Это почти сто граммов – три или четыре галеты. Первая галета такая безумно вкусная. Но мы же будем жить на другой станции метро, там не будет ларька с галетами. Так стыдно после этого. До этого была только клетчатка с кефиром, томатный сок и батончик «Милки Вей», в нем сто двадцать килокалорий. А в галетах пятьсот с чем-то, и на восемь или девять рублей это примерно сто граммов и есть.


Потом крутятся в голове мысли о том, во сколько надо будет уходить, сколько ехать, что сколько будет стоить. И уже сквозь сон в голову вдруг приходит неоформленная мысль: а зачем это все, а не ошибка ли это и как понять, если ошибка?


Как это понять, та ли у тебя работа, нужно ли жить с этим человеком? Тот ли университет? Или, может, надо уехать, или что-то другое сделать? А что сделать, что? Как это делается? Может, надо было не то говорить, может, я не там повернула и теперь не туда иду, а как это понять, я не знаю.

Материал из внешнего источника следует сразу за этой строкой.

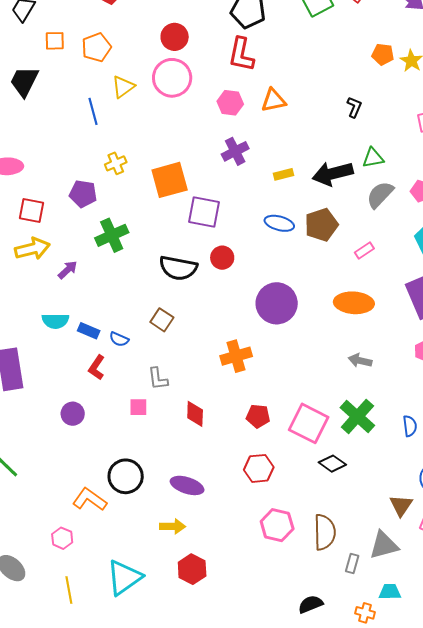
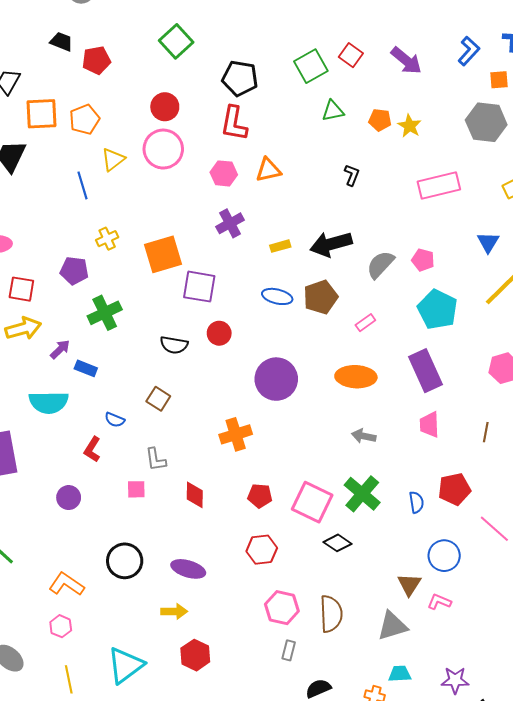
orange square: (55, 41) -> (41, 114), size x1.6
green triangle: (373, 158) -> (333, 111), moved
black semicircle: (178, 268) -> (174, 345), size x0.7
cyan semicircle: (55, 321) -> (49, 402), size x1.4
blue rectangle: (89, 331) -> (86, 368), moved
orange L-shape: (90, 499) -> (66, 584), moved
gray rectangle: (352, 564) -> (289, 650), moved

Вдруг ей становится так страшно, что хочется съесть второй пирожок – огромный продолговатый жареный пирожок с рисом и яйцом, который лежит в полиэтиленовом пакете в рюкзаке, и там, внутри пакета и рюкзака, пахнет маслом. Она представляет, как шорох и запах разбудят соседей, дружелюбного деда и всех остальных, а потом еще придется снова идти в туалет блевать, а воды уже почти не осталось, потом ведь захочется пить. А потом вспоминает, что отдала пирожок женщине на вокзале, и становится легче. Приятная пустота в желудке помогает заснуть, хотя в горле еще першит.

* * *

За окном зима, минус 25, снег, вечер. Алёна сидит в квартире на Васильевском острове в Петербурге. Они с Антоном снимают ее вместе с соседями, другом Антона Витей и его девушкой.


В этом диване клопы. Лучше о них не думать, они такие мелкие и вроде бы незаметные, но такие мерзкие. Таня меня не любит. Она всегда сидит в своей комнате и молчит. Им родители присылают деньги, а мы иногда приходим в их комнату, когда их нет, и смотрим, не осталось ли пиццы в коробках. Мы не можем заказывать пиццу, у нас нет денег. Я почему-то не думаю, что могу или что должна заработать много денег, я же работаю, я делаю что могу. Меня очень любят коллеги. Они тоже не знают, что я иногда блюю в туалете. А иногда просто там лежу. Но так мерзко оттого, что мы так делаем, я, кажется, за это тоже не люблю Таню, за то, что она видит, что мы как клопы, и может даже заметить, что кусок недоеденной вчерашней пиццы исчез. Она все равно бы выбросила коробку, но коробка стала легче, это заметно, и она, может, тоже думает, как и я, что вокруг клопы.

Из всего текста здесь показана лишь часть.